=== Work request ===
Drop the images. Copy every line below character for character.

=== Provided records ===
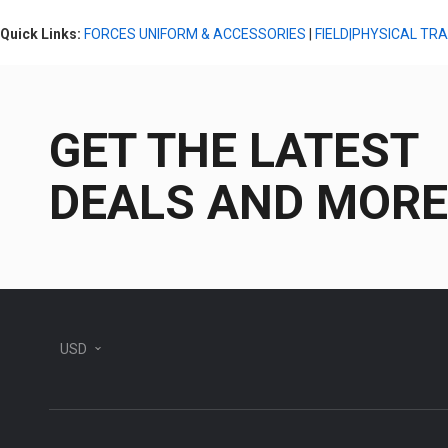
Quick Links:
FORCES UNIFORM & ACCESSORIES
|
FIELD|PHYSICAL TR
GET THE LATEST
DEALS AND MORE
USD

=== Response to the task ===
Quick Links:
FORCES UNIFORM & ACCESSORIES
|
FIELD|PHYSICAL TR
GET THE LATEST
DEALS AND MORE
USD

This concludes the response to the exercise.